UK

Border force officer sacked for calling black colleague ‘King of the Jungle’ wins £16,000 payout

A senior Border Force officer who was sacked after calling a black colleague ‘King of the Jungle’ has won more than £16,000 after a tribunal ruled his remark wasn’t racist. 

Joel Gold, 47, argued that he had used the phrase to describe the Nigerian man’s importance in the organisation rather than as a racist slur.

But the married father-of-three was dismissed by the Home Office after an investigation found that others who overheard it ‘winced’ at the offensiveness of the comment.

Now the veteran officer has successfully sued them for unfair dismissal after an employment judge found they had not considered the full context of his remark or fully investigated it.

Joel Gold, 47, argued that he had used the phrase to describe the Nigerian man’s importance in the organisation rather than as a racist slur

Judge Timothy Russell said: ‘On the one hand [his colleague], to whom Mr Gold referred, was a black Nigerian man and might have taken offence.

‘On the other hand, Mr Gold was clear that no one present had taken offence. Indeed no one had reported it.

‘Such a remark – bearing in mind the king of the jungle is normally regarded as a lion after all – can be innocent of any offence if referring, for instance, to the king pin in a hierarchy, as Mr Gold suggests.’

Judge Russell said the Home Office investigator ‘did not seem to countenance an innocent explanation for the remark’ and criticised her for ‘preferring to adopt the evidence that supported the charge without further investigation’.

The hearing was told that in addition to the ‘King of the Jungle’ comment, Mr Gold was also accused by colleagues of making other racist remarks.

Home Office bosses determined that Mr Gold called a co-worker ‘P***’ and while working in Calais used the wartime racial slur ‘G****’ to describe Vietnamese people.

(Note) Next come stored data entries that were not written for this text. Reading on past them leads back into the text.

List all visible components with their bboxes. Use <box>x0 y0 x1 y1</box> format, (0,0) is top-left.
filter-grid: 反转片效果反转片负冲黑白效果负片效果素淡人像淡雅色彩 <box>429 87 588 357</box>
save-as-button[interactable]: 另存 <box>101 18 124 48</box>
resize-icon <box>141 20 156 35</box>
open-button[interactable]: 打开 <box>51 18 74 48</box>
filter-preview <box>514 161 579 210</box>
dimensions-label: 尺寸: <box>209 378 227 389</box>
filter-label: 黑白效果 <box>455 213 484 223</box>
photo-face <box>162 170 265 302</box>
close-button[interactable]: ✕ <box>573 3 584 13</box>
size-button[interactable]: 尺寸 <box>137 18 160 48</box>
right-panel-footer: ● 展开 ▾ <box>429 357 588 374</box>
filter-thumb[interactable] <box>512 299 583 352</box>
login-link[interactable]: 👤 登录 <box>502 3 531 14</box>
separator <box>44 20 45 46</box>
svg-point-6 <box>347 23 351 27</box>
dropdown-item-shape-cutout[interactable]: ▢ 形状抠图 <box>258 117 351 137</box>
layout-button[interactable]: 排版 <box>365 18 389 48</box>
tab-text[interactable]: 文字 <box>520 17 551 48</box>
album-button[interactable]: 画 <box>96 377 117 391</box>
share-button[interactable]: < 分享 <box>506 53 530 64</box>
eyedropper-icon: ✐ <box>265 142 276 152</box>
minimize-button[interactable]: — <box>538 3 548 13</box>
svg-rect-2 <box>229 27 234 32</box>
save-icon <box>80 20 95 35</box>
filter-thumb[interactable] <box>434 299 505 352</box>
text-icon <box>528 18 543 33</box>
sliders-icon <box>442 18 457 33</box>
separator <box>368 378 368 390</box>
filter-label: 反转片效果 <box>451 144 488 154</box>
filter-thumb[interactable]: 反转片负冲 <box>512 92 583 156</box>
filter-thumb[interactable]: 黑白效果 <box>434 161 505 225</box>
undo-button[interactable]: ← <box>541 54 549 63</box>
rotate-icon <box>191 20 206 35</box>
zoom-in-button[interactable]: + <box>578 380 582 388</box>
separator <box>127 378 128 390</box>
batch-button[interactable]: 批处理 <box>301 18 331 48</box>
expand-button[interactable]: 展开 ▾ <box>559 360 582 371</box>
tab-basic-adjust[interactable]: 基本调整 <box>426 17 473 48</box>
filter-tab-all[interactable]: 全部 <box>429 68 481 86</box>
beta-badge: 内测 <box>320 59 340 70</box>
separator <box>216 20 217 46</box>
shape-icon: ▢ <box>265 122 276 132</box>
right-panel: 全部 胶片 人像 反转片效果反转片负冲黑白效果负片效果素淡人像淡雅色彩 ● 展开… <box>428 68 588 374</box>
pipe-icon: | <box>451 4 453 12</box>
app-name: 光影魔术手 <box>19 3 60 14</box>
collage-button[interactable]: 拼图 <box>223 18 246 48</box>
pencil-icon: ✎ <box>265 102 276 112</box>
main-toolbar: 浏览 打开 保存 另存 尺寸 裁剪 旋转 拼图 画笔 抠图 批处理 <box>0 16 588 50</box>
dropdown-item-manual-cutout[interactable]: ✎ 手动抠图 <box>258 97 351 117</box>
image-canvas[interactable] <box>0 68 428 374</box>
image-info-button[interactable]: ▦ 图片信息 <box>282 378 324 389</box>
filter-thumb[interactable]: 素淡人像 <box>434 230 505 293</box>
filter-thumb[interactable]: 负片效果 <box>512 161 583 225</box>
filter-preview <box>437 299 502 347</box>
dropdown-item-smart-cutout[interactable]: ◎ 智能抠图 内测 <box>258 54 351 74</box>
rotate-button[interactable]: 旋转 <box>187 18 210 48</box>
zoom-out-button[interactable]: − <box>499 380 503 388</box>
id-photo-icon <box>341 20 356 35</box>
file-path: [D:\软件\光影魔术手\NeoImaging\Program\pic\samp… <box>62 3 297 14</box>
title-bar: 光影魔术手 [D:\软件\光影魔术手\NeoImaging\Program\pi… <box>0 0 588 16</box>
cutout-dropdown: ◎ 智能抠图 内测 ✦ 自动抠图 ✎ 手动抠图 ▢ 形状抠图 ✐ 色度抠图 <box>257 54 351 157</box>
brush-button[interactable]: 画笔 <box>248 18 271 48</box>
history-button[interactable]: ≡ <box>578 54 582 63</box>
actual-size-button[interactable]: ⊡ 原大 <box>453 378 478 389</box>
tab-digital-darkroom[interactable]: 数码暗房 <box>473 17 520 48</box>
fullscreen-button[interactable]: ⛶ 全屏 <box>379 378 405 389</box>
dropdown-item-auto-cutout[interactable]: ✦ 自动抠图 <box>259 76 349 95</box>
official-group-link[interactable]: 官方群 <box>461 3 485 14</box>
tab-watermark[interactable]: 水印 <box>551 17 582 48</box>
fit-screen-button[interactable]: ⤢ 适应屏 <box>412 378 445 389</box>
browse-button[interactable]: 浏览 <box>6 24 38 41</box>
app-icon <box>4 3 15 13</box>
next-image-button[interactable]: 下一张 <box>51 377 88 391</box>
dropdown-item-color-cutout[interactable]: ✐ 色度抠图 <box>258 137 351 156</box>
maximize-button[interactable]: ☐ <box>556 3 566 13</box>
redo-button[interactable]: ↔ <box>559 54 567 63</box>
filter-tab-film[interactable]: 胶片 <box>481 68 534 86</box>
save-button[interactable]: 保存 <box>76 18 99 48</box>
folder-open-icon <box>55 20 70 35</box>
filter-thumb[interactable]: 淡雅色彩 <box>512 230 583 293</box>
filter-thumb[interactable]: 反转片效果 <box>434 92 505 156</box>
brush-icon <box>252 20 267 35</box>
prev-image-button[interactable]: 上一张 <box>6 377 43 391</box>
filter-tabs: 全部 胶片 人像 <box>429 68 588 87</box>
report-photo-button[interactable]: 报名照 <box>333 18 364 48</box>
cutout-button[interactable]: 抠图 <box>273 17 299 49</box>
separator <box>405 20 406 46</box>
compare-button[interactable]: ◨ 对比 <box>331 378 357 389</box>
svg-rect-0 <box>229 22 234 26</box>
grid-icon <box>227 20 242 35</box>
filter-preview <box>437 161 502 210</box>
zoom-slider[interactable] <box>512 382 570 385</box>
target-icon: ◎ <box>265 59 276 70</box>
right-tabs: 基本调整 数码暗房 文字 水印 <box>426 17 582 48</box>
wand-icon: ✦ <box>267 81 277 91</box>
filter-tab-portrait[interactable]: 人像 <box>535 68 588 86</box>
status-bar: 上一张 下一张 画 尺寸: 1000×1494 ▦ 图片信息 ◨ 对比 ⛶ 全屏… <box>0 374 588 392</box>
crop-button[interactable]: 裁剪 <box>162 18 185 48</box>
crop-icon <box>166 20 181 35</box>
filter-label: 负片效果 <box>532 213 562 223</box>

As part of Mr Gold’s sacking, the Home Office also investigated complaints that he said he ‘wouldn’t recruit any fat women’ and allowed others to use the phrase ‘Taliban Tom’ at work.

After he was sacked in June 2018 following a protracted dismissal process, Mr Gold – who worked as a Border Force agent for 23 years – launched legal proceedings against the Home Office.

At the London South employment tribunal in Croydon, Judge Russell ruled that the ‘die was cast’ during the Home Office’s investigation and Mr Gold had ‘no chance’ of convincing them he might be innocent.

There was ‘unreliable’ evidence to suggest Mr Gold called people ‘G****’ and there was an inadequate investigation into whether he called a co-worker ‘Pakistani’ rather than ‘P***’, Judge Russell said.

Judge Russell ruled: ‘I find there was an air of inevitability about the eventual determination from investigation through to the appeal outcome. I find all involved in that process were too ready to conclude Mr Gold was guilty.’

He added: ‘The focus was, whilst attempting to follow Home office procedure, to find fault with Mr Gold and either ignore or give no or little credence to his alternative explanation.

At the London South employment tribunal in Croydon, pictured, Judge Russell ruled that the 'die was cast' during the Home Office's investigation and Mr Gold had 'no chance' of convincing them he might be innocent

At the London South employment tribunal in Croydon, pictured, Judge Russell ruled that the ‘die was cast’ during the Home Office’s investigation and Mr Gold had ‘no chance’ of convincing them he might be innocent

‘There was no obvious attempt to step back and consider the overall fairness of procedure.

‘Mr Gold had no chance of establishing his innocence and the die was cast at an early stage even though I also accept the position was not pre-judged in that the position was determined in advance.

‘It was simply that the bar was set too high, unfairly so, for Mr Gold to prove his innocence.

‘Once the allegations had been made the Home Office was reluctant to find any explanation for them other than a damning one showing Mr Gold at fault.

Mr Gold, who Judge Russell said deserved a proper investigation due to his long years of unblemished service, won £16,371 for his unfair dismissal claim.

Mr Gold, from Deal, Kent, said he now works as a site manager for a rail firm but struggled to find work at first as he had to explain he was sacked for racism.

Mr Gold, who is friends with the co-worker he made the King of the Jungle comment about, today said: ‘I was lucky that everybody who knew me knew I wasn’t a racist, but my life became very difficult when I was looking for work.

‘People start thinking ‘the Home Office don’t usually get it wrong so he must be racist’ but they did get it wrong and this tribunal shows that.

‘They tried to make the crime fit the allegations. It felt to me that a few people investigating wanted to make a point because you don’t have many disciplinary hearings in the Home Office like this.’